In I Chronicles 29, King David encourages leaders in Israel to support his successor, Solomon, in the task of constructing the Temple, and to donate materials to the project, as David did.
I generally listen to sermons about the chapter that I am studying for my weekly quiet time. In the sermons that I heard about I Chronicles 29, there was a lot of emphasis on God loving a cheerful giver, a la I Corinthians 9:7. More than one preacher said that, if we do not want to give, then God does not want us to give, for God desires that our giving be willing. Throughout I Chronicles 29, we read that the Israelite leaders gave willingly, freely, or joyously.
I am a bit ambivalent about the pastors’ statement that we should not give if we do not want to do so. On the one hand, I am against trying to force or guilt people to do things that they do not want to do. If I absolutely do not want to go to a Christian small group, for example, then forcing myself to do so out of “obedience to God” will not help me, and it probably will not help those in the group. On the other hand, when it comes to giving, especially charitable giving, then I believe that the focus should be on the need of the recipients rather than the attitude of the giver. The attitude of the giver is still important, but that is because being a cheerful giver can lead to more giving and helping of those in need, not because it meets some legalistic requirement of what counts as legitimate giving in God’s eyes.
In I Chronicles 29, however, we are not dealing with charitable giving, but with giving that relates to the construction of the Temple. But is not the Temple necessary for Israel to prosper? Remember the Book of Haggai, where God criticizes the post-exilic Israelites for taking care of their own needs while neglecting their religious duty to build God a Temple? According to Haggai, that neglect resulted in economic dearth for the Israelites, as their crops were consumed by blight, mildew, and hail (to draw from the NRSV’s rendering of Haggai 2:17). Israel needed God in her midst in order to prosper. When post-exilic Israel recognized that and undertook the duty of building God a Temple, then things got better for her economically.

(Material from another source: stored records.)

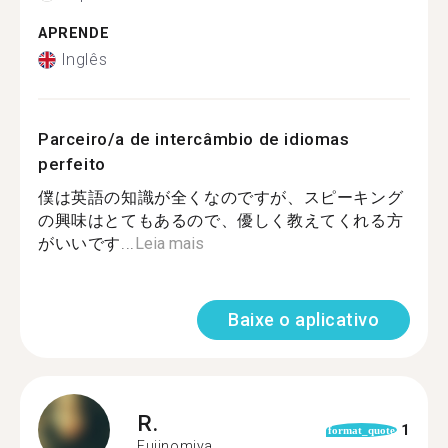
APRENDE
Inglês
Parceiro/a de intercâmbio de idiomas
perfeito
僕は英語の知識が全くなのですが、スピーキング
の興味はとてもあるので、優しく教えてくれる方
がいいです...
Leia mais
Baixe o aplicativo
R.
1
format_quote
Fujinomiya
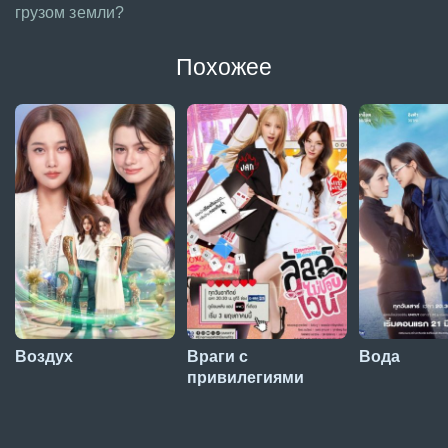
грузом земли?
Похожее
Воздух
Враги с
Вода
привилегиями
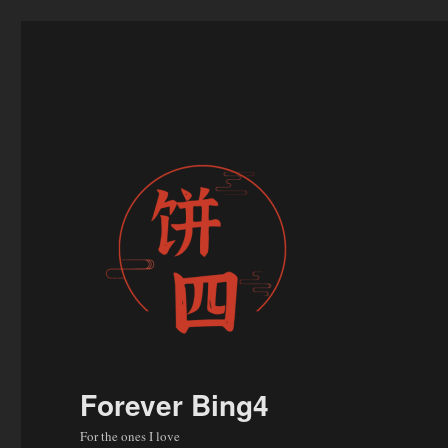
Forever Bing4
For the ones I love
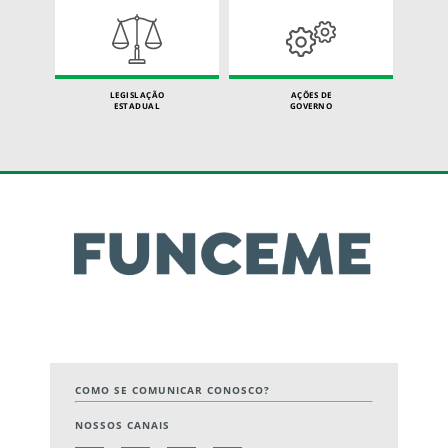
LEGISLAÇÃO
AÇÕES DE
ESTADUAL
GOVERNO
COMO SE COMUNICAR CONOSCO?
NOSSOS CANAIS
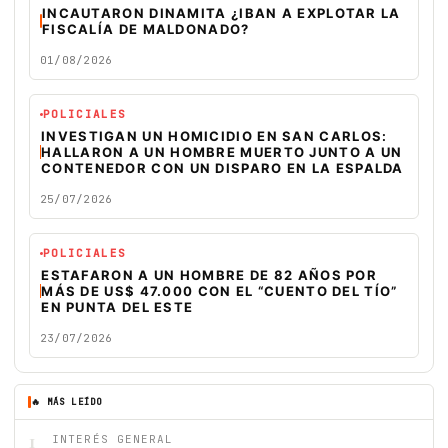
INCAUTARON DINAMITA ¿IBAN A EXPLOTAR LA
FISCALÍA DE MALDONADO?
01/08/2026
POLICIALES
INVESTIGAN UN HOMICIDIO EN SAN CARLOS:
HALLARON A UN HOMBRE MUERTO JUNTO A UN
CONTENEDOR CON UN DISPARO EN LA ESPALDA
25/07/2026
POLICIALES
ESTAFARON A UN HOMBRE DE 82 AÑOS POR
MÁS DE US$ 47.000 CON EL “CUENTO DEL TÍO”
EN PUNTA DEL ESTE
23/07/2026
🔥 MÁS LEÍDO
1
INTERÉS GENERAL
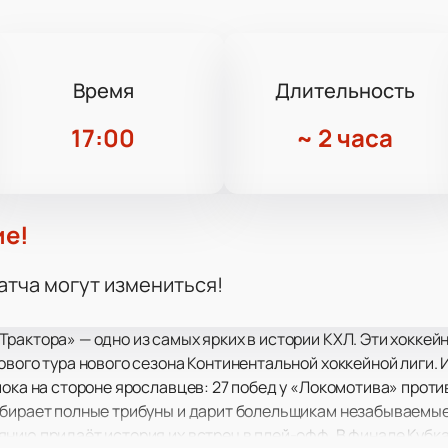
Время
Длительность
17:00
~
2 часа
ие!
атча могут измениться!
рактора» — одно из самых ярких в истории КХЛ. Эти хоккей
ового тура нового сезона Континентальной хоккейной лиги.
пока на стороне ярославцев: 27 побед у «Локомотива» проти
обирает полные трибуны и дарит болельщикам незабываемые
нию придаёт история их встреч в плей-офф. В финале Кубк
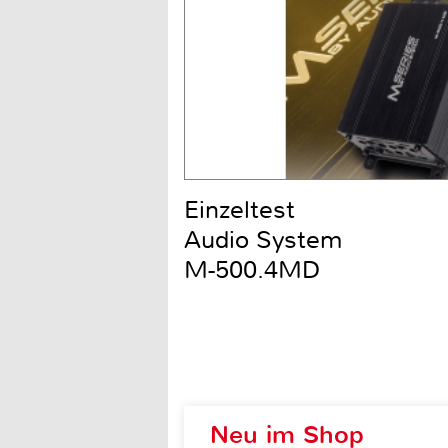
Einzeltest
Audio System
M-500.4MD
Neu im Shop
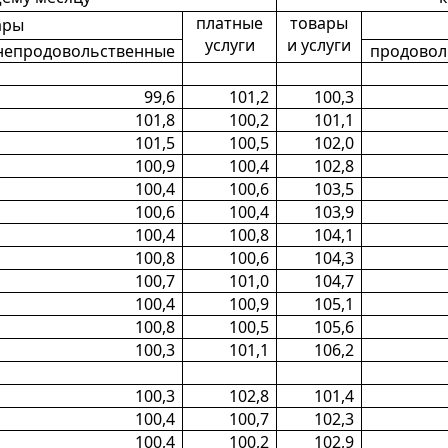
платные
товары
ары
услуги
и услуги
непродовольственные
продовол
99,6
101,2
100,3
101,8
100,2
101,1
101,5
100,5
102,0
100,9
100,4
102,8
100,4
100,6
103,5
100,6
100,4
103,9
100,4
100,8
104,1
100,8
100,6
104,3
100,7
101,0
104,7
100,4
100,9
105,1
100,8
100,5
105,6
100,3
101,1
106,2
100,3
102,8
101,4
100,4
100,7
102,3
100,4
100,2
102,9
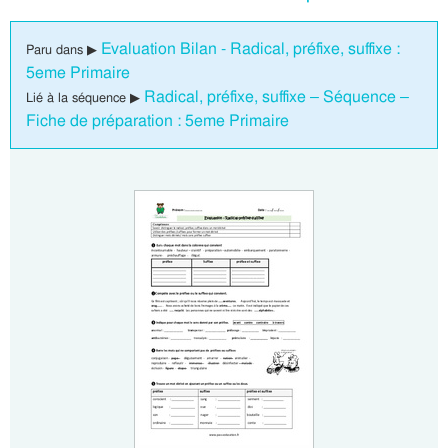
Evaluation Bilan - Radical, préfixe, suffixe :
Paru dans ▶
5eme Primaire
Radical, préfixe, suffixe – Séquence –
Lié à la séquence ▶
Fiche de préparation : 5eme Primaire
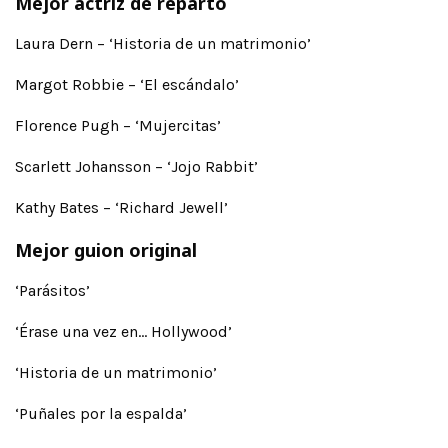
Mejor actriz de reparto
Laura Dern – ‘Historia de un matrimonio’
Margot Robbie – ‘El escándalo’
Florence Pugh – ‘Mujercitas’
Scarlett Johansson – ‘Jojo Rabbit’
Kathy Bates – ‘Richard Jewell’
Mejor guion original
‘Parásitos’
‘Érase una vez en… Hollywood’
‘Historia de un matrimonio’
‘Puñales por la espalda’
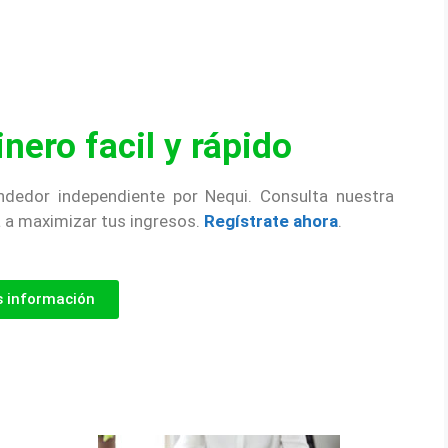
nero facil y rápido
edor independiente por Nequi. Consulta nuestra
 a maximizar tus ingresos.
Regístrate ahora
.
 información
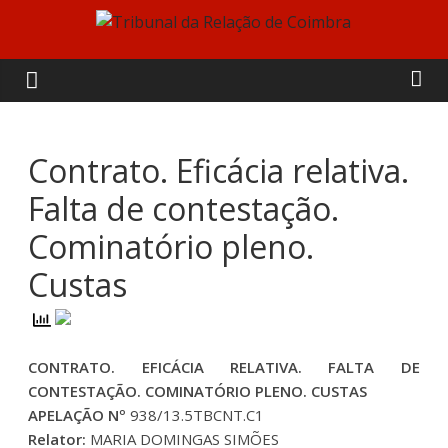
Skip
to
Tribunal
content
da
Relação
Contrato. Eficácia relativa.
Falta de contestação.
de
Cominatório pleno.
Coimbra
Custas
CONTRATO. EFICÁCIA RELATIVA. FALTA DE
CONTESTAÇÃO. COMINATÓRIO PLENO. CUSTAS
APELAÇÃO Nº
938/13.5TBCNT.C1
Relator:
MARIA DOMINGAS SIMÕES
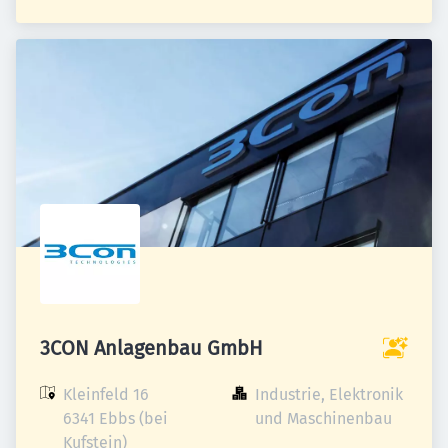
3CON Anlagenbau GmbH
Kleinfeld 16

Industrie, Elektronik 
6341 Ebbs (bei 
und Maschinenbau
Kufstein)
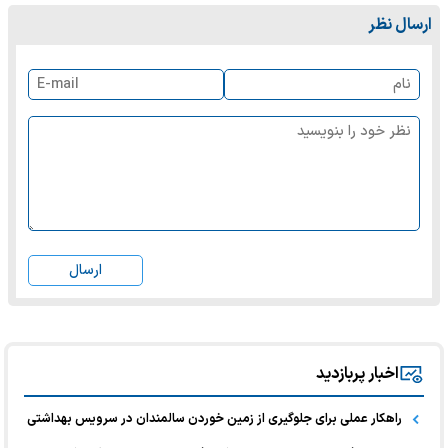
ارسال نظر
ارسال
اخبار پربازدید
راهکار عملی برای جلوگیری از زمین خوردن سالمندان در سرویس بهداشتی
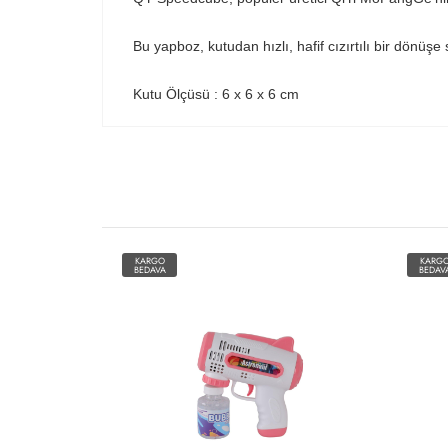
Bu yapboz, kutudan hızlı, hafif cızırtılı bir dönüşe 
Kutu Ölçüsü : 6 x 6 x 6 cm
KARGO
KARG
BEDAVA
BEDAV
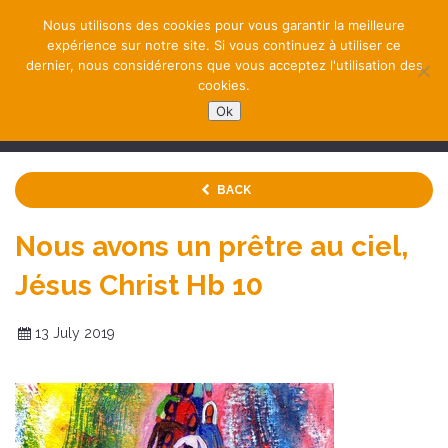
Nous utilisons des cookies pour vous garantir la meilleure
expérience sur notre site. Si vous continuez à utiliser ce
dernier, nous considérerons que vous acceptez l'utilisation des
cookies.
Ok
NAVIGATION
BACK
Nous avons un prêtre au ciel,
Jésus Christ Hb 10
13 July 2019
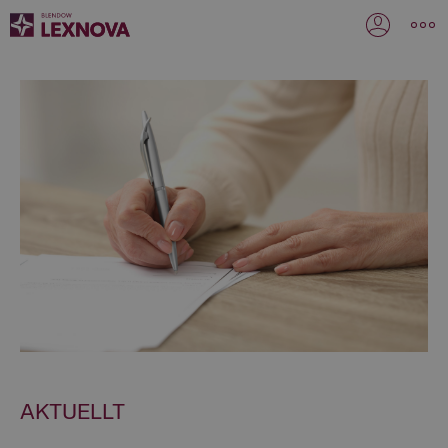
AKTUELLT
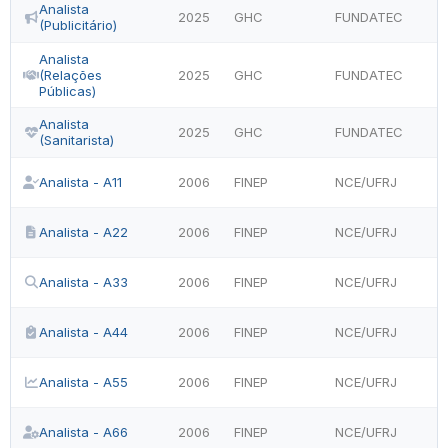
Analista
2025
GHC
FUNDATEC
(Publicitário)
Analista
(Relações
2025
GHC
FUNDATEC
Públicas)
Analista
2025
GHC
FUNDATEC
(Sanitarista)
Analista - A11
2006
FINEP
NCE/UFRJ
Analista - A22
2006
FINEP
NCE/UFRJ
Analista - A33
2006
FINEP
NCE/UFRJ
Analista - A44
2006
FINEP
NCE/UFRJ
Analista - A55
2006
FINEP
NCE/UFRJ
Analista - A66
2006
FINEP
NCE/UFRJ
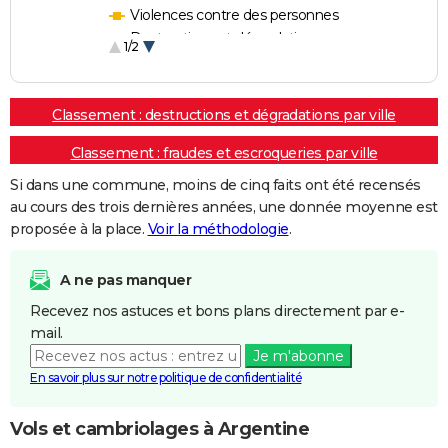
Violences contre des personnes
Destructions et dégradations
1/2
Escroqueries et fraudes
Classement : destructions et dégradations par ville
Classement : fraudes et escroqueries par ville
Si dans une commune, moins de cinq faits ont été recensés
au cours des trois dernières années, une donnée moyenne est
proposée à la place.
Voir la méthodologie
.
A ne pas manquer
Recevez nos astuces et bons plans directement par e-
mail.
Je m'abonne
En savoir plus sur notre politique de confidentialité
Vols et cambriolages à Argentine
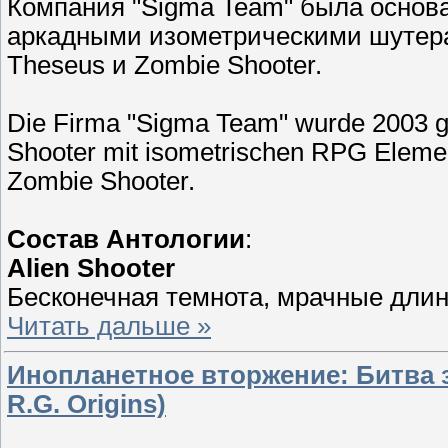
Компания "Sigma Team" была основа
аркадными изометрическими шутерам
Theseus и Zombie Shooter.
Die Firma "Sigma Team" wurde 2003 ge
Shooter mit isometrischen RPG Elemen
Zombie Shooter.
Состав Антологии
:
Alien Shooter
Бесконечная темнота, мрачные дли
Читать дальше »
Инопланетное вторжение: Битва з
R.G. Origins)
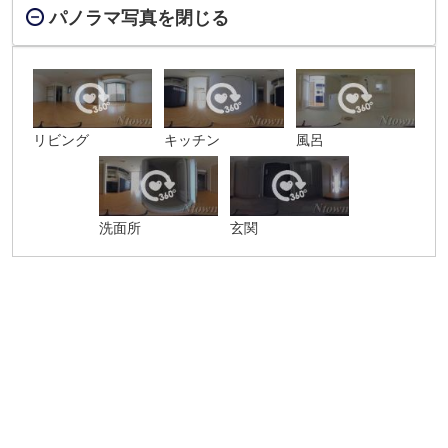
パノラマ写真を閉じる
リビング
キッチン
風呂
洗面所
玄関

But I am doubtful that Israel in the time of David and Solomon really needed a Temple in order to have God’s presence in her midst and to prosper. God already dwelt in Israel’s midst through a Tabernacle, and, according to I Chronicles 17, God was satisfied with that. It was David who decided that this was not good enough for God, that it was improper for David to dwell in a great palace while God dwelt in a lowly tent. David decided to build God a Temple, and God signaled his approval of that, or, more accurately, his approval of David’s son Solomon undertaking the project.
That being said, David and the leaders of Israel were not donating willfully to building the Temple because they believed that God needed a Temple to dwell in Israel’s midst and to bless and prosper her, for God already dwelt in Israel through a Tabernacle. Rather, they were eager to donate out of a conviction that a great God deserved a great Temple. This was worship. This was something that could not be compelled. God wants for our love of him to be joyful, free, and willing.
At the same time, there was a temptation: people who try to do something for God may start to exalt themselves. “Look what I am doing for God!” That may be why David in I Chronicles 29 is exalting God at the expense of humans, saying that all came from and belongs to God, that humans are temporary, and that no one really deserves to give God anything. Moreover, while one may point to one’s piety and become proud of it, David highlights the need for God to preserve a person’s piety, so that it is not just a passing fad or whim but becomes a defining factor in one’s life. Human beings are inconstant and can be fickle, and so, rather than congratulating themselves for whatever piety or goodness they may have, they should depend on God to preserve that piety or goodness such that it becomes a defining part of their character.
I wonder also if David was also exalting God at the expense of the human as a way to convince people to give. Maybe he was telling the Israelite leaders that their time on earth is temporary, and they cannot take their wealth with them, so what better way is there for them to use their wealth than to use it to honor the great God? I suppose that one can think of other good uses they could have made of their wealth, even if they would die some day and could not take their wealth with them. They could leave it to their children, and that would be laudable. But David wants them to do something even more significant with it.
Giving is not always easy for me. I have given in the past. But it is not easy. Somewhere in my mind, there should be a sense that—-in addition to saving up my money—-I should use at least some of it for something significant, such as helping those in need, or promoting the worship of God.